Roles of unfrozen fraction, salt concentration, and changes in cell volume in the survival of frozen human erythrocytes.

The cause of slow freezing injury and the basis of the protection by solutes like glycerol are subjects of debate. During slow freezing, cells are sequestered in unfrozen channels between ice crystals that grow by removing pure water from the channels. As a consequence, the solute concentration in the channels rises and the volume of liquid in the channels progressively decreases. The rise in solute concentration, in turn, causes the cells to progressively shrink osmotically. Until recently cryobiologists have ascribed slow freezing injury to either the rise in solute (electrolyte) concentrations in the channels or to the consequent cell shrinkage, rather than to the decrease in the of the channels. Although ordinarily reciprocally coupled, it is possible to separate the composition of the channels from their size, or more precisely from the magnitude of the unfrozen fraction, by suspending cells in NaCl/cryoprotectant solutions in which the mole ratio of the two is held constant, but the molality of the NaCl is allowed to vary below and above isotonic.

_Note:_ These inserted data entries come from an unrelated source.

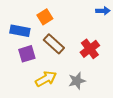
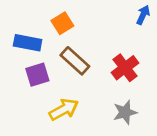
blue arrow: (103, 11) -> (143, 15), turned -64
gray star: (77, 81) -> (125, 112), moved

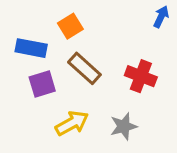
red cross: (125, 68) -> (141, 76), turned -32
gray star: (125, 112) -> (124, 126), moved

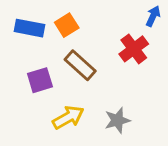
blue rectangle: (31, 48) -> (30, 28), moved
red cross: (141, 76) -> (134, 49), moved, turned 32

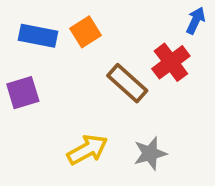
brown rectangle: (80, 65) -> (127, 83), moved
purple square: (40, 80) -> (23, 93), moved

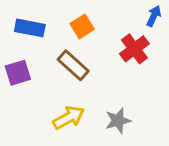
orange square: (85, 32) -> (82, 26), moved
brown rectangle: (127, 83) -> (73, 65), moved

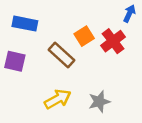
orange square: (82, 26) -> (84, 36), moved
purple square: (18, 73) -> (15, 61), turned 30

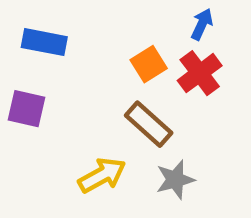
blue arrow: (129, 13) -> (202, 24), moved
brown rectangle: (61, 55) -> (149, 124), moved

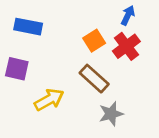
yellow arrow: (102, 175) -> (49, 100), moved

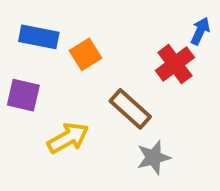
blue arrow: (128, 15) -> (200, 31), moved
orange square: (94, 41) -> (86, 54), moved

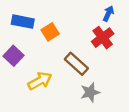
blue arrow: (200, 31) -> (108, 14), moved
purple square: (23, 95) -> (14, 56), turned 30

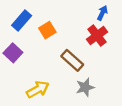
blue rectangle: (23, 22) -> (22, 20), turned -60
yellow arrow: (40, 81) -> (38, 89), moved

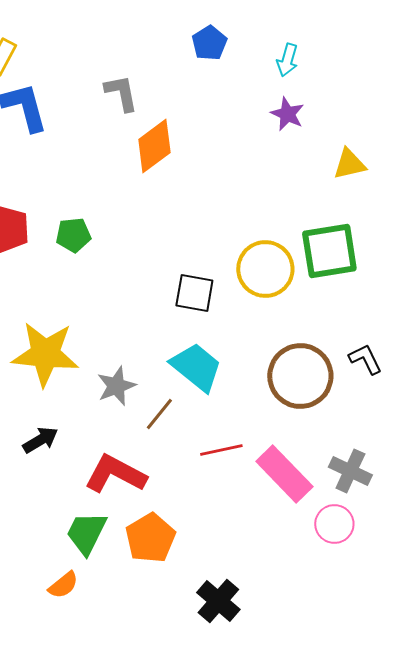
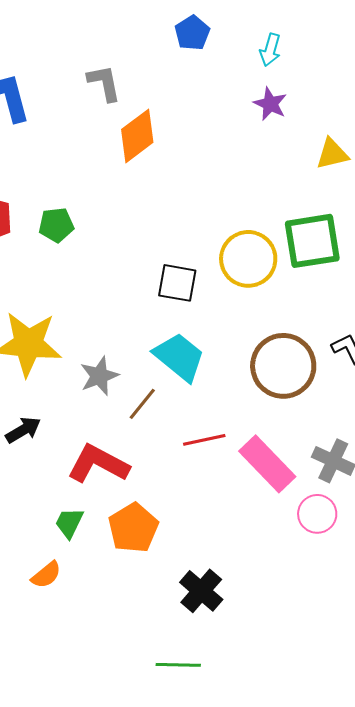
green trapezoid: (86, 533) -> (69, 523), size x0.7

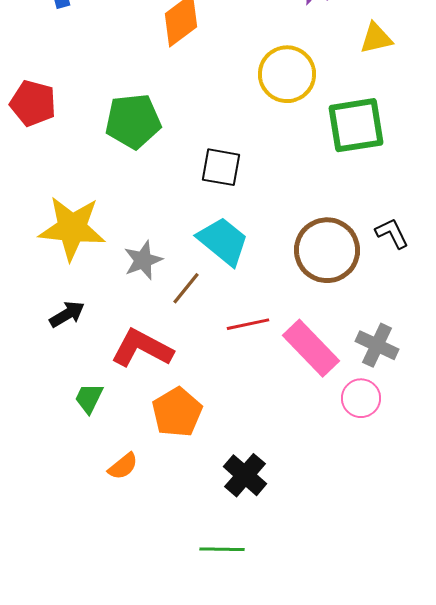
green pentagon: (56, 225) -> (133, 121), moved, size x1.6
yellow circle: (248, 259) -> (287, 74), moved
green trapezoid: (69, 523) -> (89, 398), moved
orange semicircle: (46, 575) -> (123, 466), moved

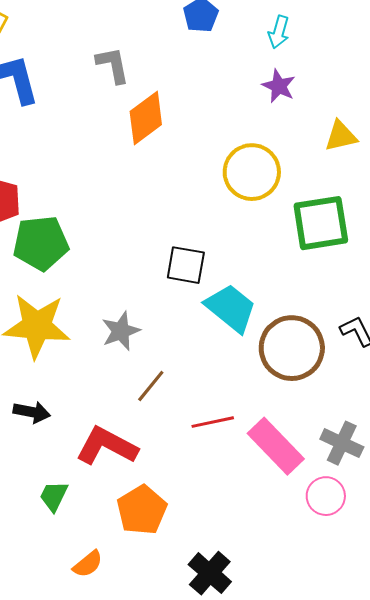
green pentagon: (133, 121) -> (41, 243), moved
cyan trapezoid: (223, 241) -> (231, 308), moved
gray star: (143, 260) -> (121, 331), moved
black arrow: (67, 314) -> (32, 412), turned 42

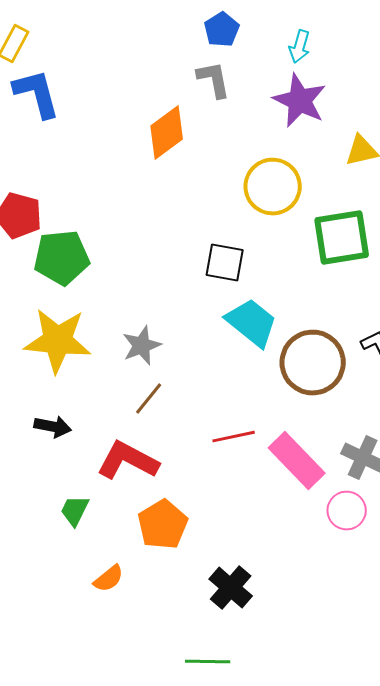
gray L-shape: (113, 65) -> (214, 80), moved
purple star: (279, 86) -> (300, 101), size x1.6
black square: (186, 265) -> (225, 263), moved
brown line: (151, 386) -> (149, 399), moved

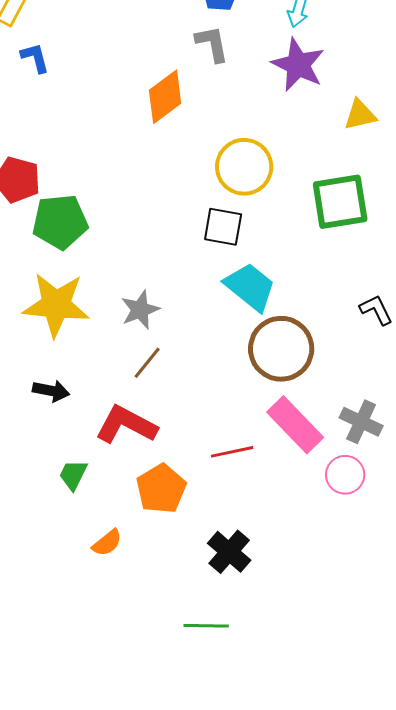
blue L-shape: (37, 94) -> (35, 58), size x0.6
yellow circle: (273, 187) -> (244, 167), moved
brown circle: (313, 363) -> (281, 349), moved
red line: (234, 437) -> (232, 452), moved

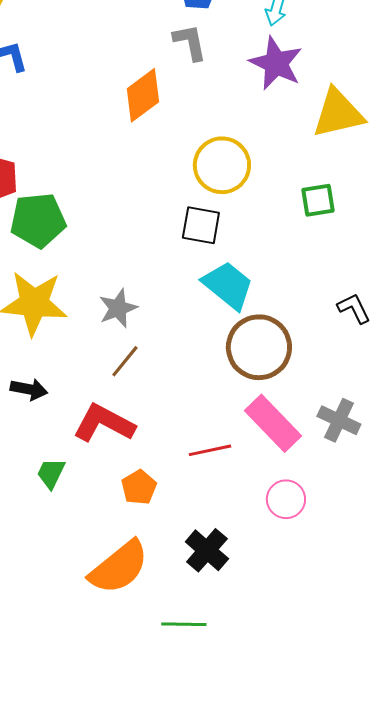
yellow triangle: (360, 115) -> (338, 113), size x1.6
green square: (340, 202) -> (318, 200), size x0.6
pink circle: (345, 475) -> (286, 499), moved
orange pentagon: (161, 489) -> (139, 487), size x0.7
orange semicircle: (107, 543) -> (119, 567), moved, size x2.0

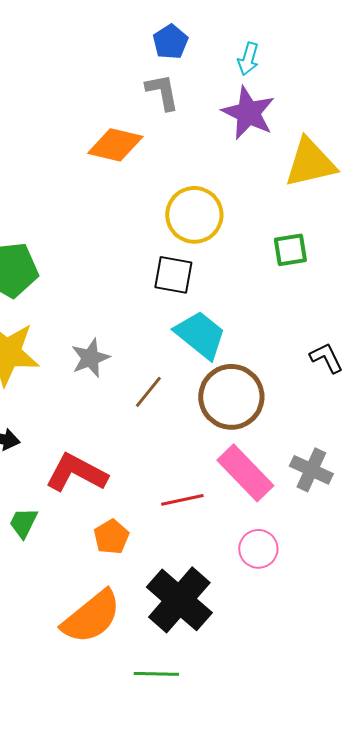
orange diamond: (143, 95) -> (115, 145), turned 50
brown line: (125, 361) -> (148, 392), moved
black cross: (207, 550) -> (179, 600), size x1.5

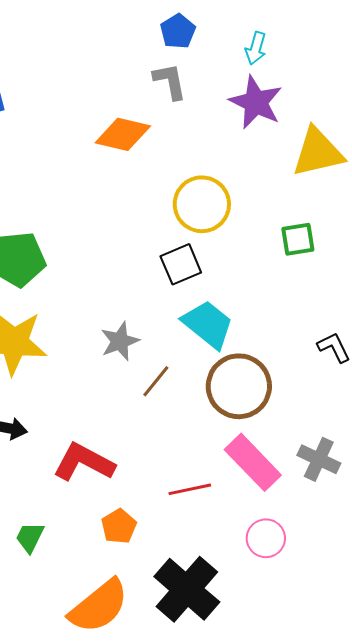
black square: (173, 275) -> (181, 264), turned -33
gray star: (90, 358) -> (120, 341), moved
green trapezoid: (23, 523) -> (30, 537), moved

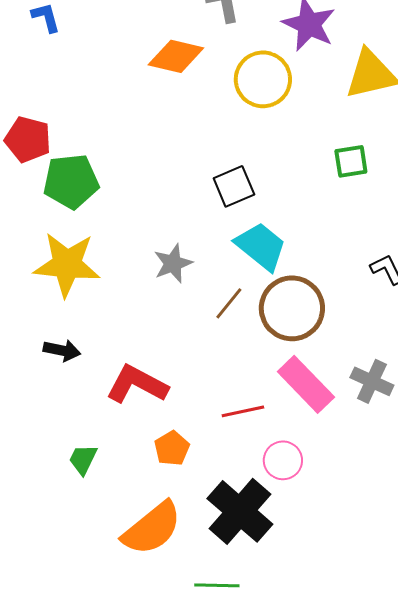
yellow circle: (202, 204) -> (263, 79), moved
brown line: (156, 381) -> (229, 303), moved
pink circle: (266, 538) -> (283, 460), moved

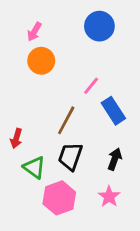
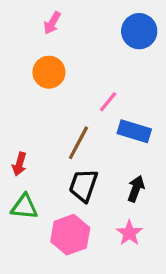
blue circle: (99, 26) -> (139, 31), moved
pink arrow: (34, 32) -> (52, 23), moved
blue rectangle: (113, 111) -> (134, 131), turned -40
green triangle: (34, 167) -> (24, 207), moved, turned -30

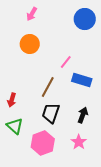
green triangle: (24, 207) -> (15, 126), turned 36

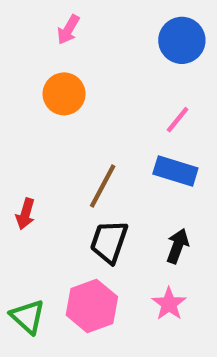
pink line: (66, 62) -> (178, 120), moved
green triangle: (15, 126) -> (28, 317), moved

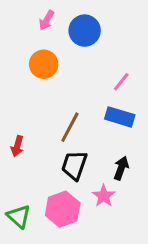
blue circle: (182, 40) -> (85, 31), moved
pink star: (169, 304) -> (104, 196), moved

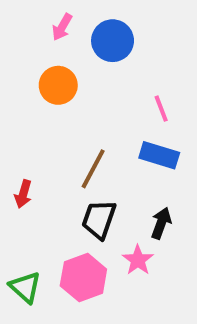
pink line: (121, 82) -> (161, 109), turned -60

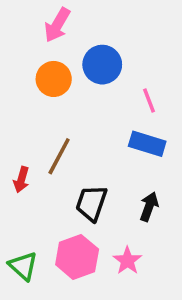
pink arrow: (62, 27) -> (57, 25), size x1.4
blue circle: (113, 41) -> (102, 65), moved
brown line: (93, 169) -> (59, 156), moved
pink star: (138, 260) -> (127, 261), moved

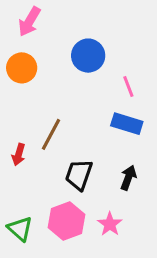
pink arrow: (57, 25) -> (29, 22), moved
orange circle: (54, 79) -> (22, 68), moved

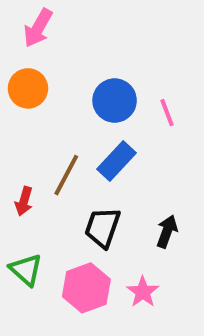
blue circle: (88, 56) -> (115, 101), moved
blue rectangle: (127, 124) -> (117, 161), moved, turned -64
green triangle: (20, 229) -> (26, 270), moved

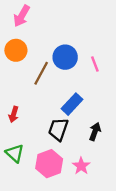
blue rectangle: (117, 161) -> (72, 104), moved
brown line: (66, 175) -> (41, 73), moved

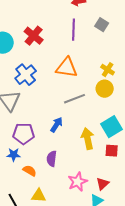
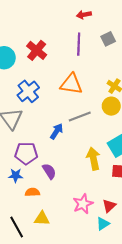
gray square: (102, 25) -> (108, 39), turned 32
blue arrow: (57, 125) -> (57, 131), moved
purple semicircle: (52, 159) -> (49, 171), moved, turned 140
orange semicircle: (30, 171) -> (32, 192), turned -32

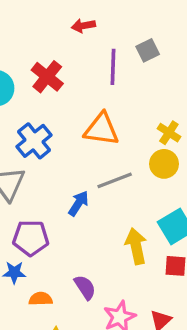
red arrow: (84, 15) -> (83, 26), moved
gray square: (108, 39) -> (148, 50), moved
purple semicircle: (49, 171) -> (85, 287), moved

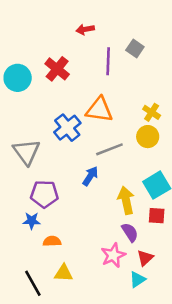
gray square: (148, 50) -> (135, 49), turned -30
blue cross: (34, 141) -> (67, 128), moved
blue arrow: (78, 203) -> (90, 176), moved
purple semicircle: (85, 287) -> (130, 232), moved

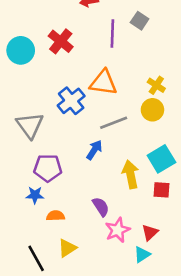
purple semicircle: (130, 232) -> (101, 207), moved
yellow triangle: (63, 273) -> (67, 248), turned -36

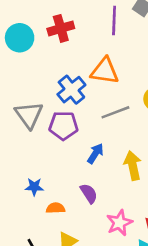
red cross: (61, 41) -> (61, 28), turned 35
blue arrow: (94, 150) -> (95, 154), moved
purple pentagon: (48, 168) -> (63, 126), moved
purple semicircle: (101, 207) -> (89, 193), moved

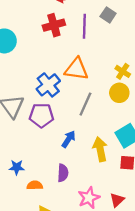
red cross: (61, 28) -> (54, 25), moved
gray line: (115, 112) -> (85, 104), turned -45
purple semicircle: (89, 193) -> (63, 173), turned 36

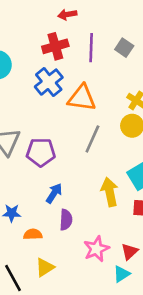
gray square: (108, 15) -> (124, 48), moved
blue cross: (48, 85) -> (49, 82), moved
blue arrow: (69, 139) -> (54, 193), moved

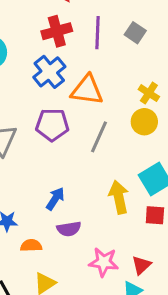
purple pentagon: (41, 152) -> (52, 125), moved
purple semicircle: (66, 220) -> (69, 229), turned 78
pink star: (96, 249) -> (104, 262), turned 30

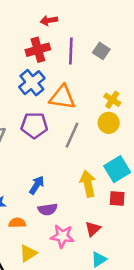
pink star: (104, 262) -> (62, 236), moved
red triangle: (141, 265) -> (93, 229), moved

When human red cells are frozen in such solutions to temperatures that produce given NaCl concentrations (ms), but varying unfrozen fractions (U), survival at low U is found to be strongly dependent on U but independent of ms. At higher values of U, survival becomes inversely dependent on both ms and U. Although cell volume during freezing is independent of the NaCl tonicity in the solution, the cells in the several solutions differ in volume both prior to the onset of freezing and after the completion of thawing. We have now examined and compared the effect of returning the thawed cells to isotonic solutions and isotonic volume or nearly so, and find that there is little change in survival after exposure to low U, but that survival after exposure to high U values exhibits substantially increased sensitivity to ms, a sensitivity that is probably a manifestation of posthypertonic hemolysis. Low values of U were in general attained by the use of solutions with low tonicities of NaCl, and as a consequence cells frozen to low U values had larger volumes prior to freezing than cells frozen to higher U values. The significance of this confounding is discussed.